### Task to complete
I would like you to output every record below exactly, apart from the pictures.

----

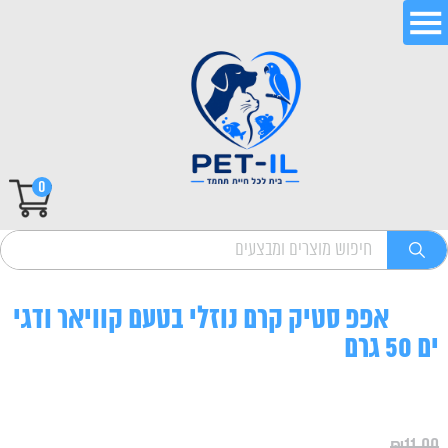
0
אפפ סטיק קרם נוזלי בטעם קוויאר ודגי
ים 50 גרם
₪
11.00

----

### Written answer
0
אפפ סטיק קרם נוזלי בטעם קוויאר ודגי
ים 50 גרם
₪
11.00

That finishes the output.